Kappa Alpha Psi took Philadelphia by storm at the end of July during its 84th Conclave, and one of the fraternity’s most popular initiatives was Precision Oncology, a partnership with Black Health Matters and the Sidney Kimmel Cancer Center at Jefferson Health designed to address prostate cancer and clinical trials.
Black Health Matters helped kick off Precision Oncology with these sobering statistics:
- Prostate cancer diagnosis and death rates among black men are the highest in the world.
- Discrepancies in health statistics for more than 17 million black men, compared to men of other races, highlight a great need to better address their causes.

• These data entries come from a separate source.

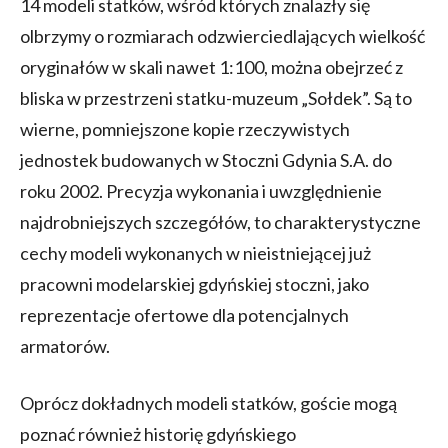
14 modeli statków, wśród których znalazły się
olbrzymy o rozmiarach odzwierciedlających wielkość
oryginałów w skali nawet 1:100, można obejrzeć z
bliska w przestrzeni statku-muzeum „Sołdek”. Są to
wierne, pomniejszone kopie rzeczywistych
jednostek budowanych w Stoczni Gdynia S.A. do
roku 2002. Precyzja wykonania i uwzględnienie
najdrobniejszych szczegółów, to charakterystyczne
cechy modeli wykonanych w nieistniejącej już
pracowni modelarskiej gdyńskiej stoczni, jako
reprezentacje ofertowe dla potencjalnych
armatorów.
Oprócz dokładnych modeli statków, goście mogą
poznać również historię gdyńskiego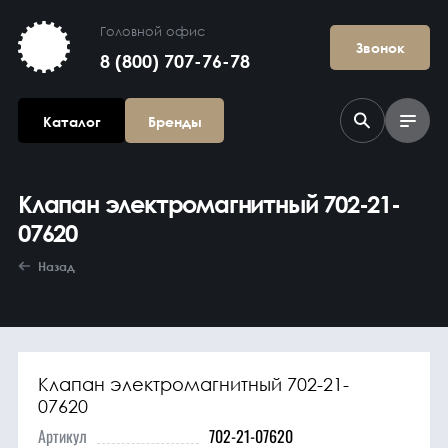
Головной офис
Звонок
8 (800) 707-76-78
Каталог
Бренды
Клапан электромагнитный 702-21-
07620
Назад
Агрегаты в
сборе
Клапан электромагнитный 702-21-
07620
Артикул
702-21-07620
Гидравлика и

- As a group, black men have the lowest life expectancy and the highest death rates compared to men and women of all other racial and ethnic groups.
BHM and Kappa Alpha Psi sought to put these numbers in an understandable framework with presentations from Edward Scott, D.D.S., Kappa Alpha Psi’s national health and wellness chair; Kevin Ahmaad Jenkins, M.D., a core investigator at the Center for Health Equity Research and Promotion; Shinta Cheng, executive medical director, clinical oncology, Janssen Pharmaceuticals; Mark T. Fleming, M.D., president of Virginia Oncology Associates; and Leonard Gomella, M.D., senior director of clinical affairs at Sidney Kimmel Cancer Centers at Jefferson Health.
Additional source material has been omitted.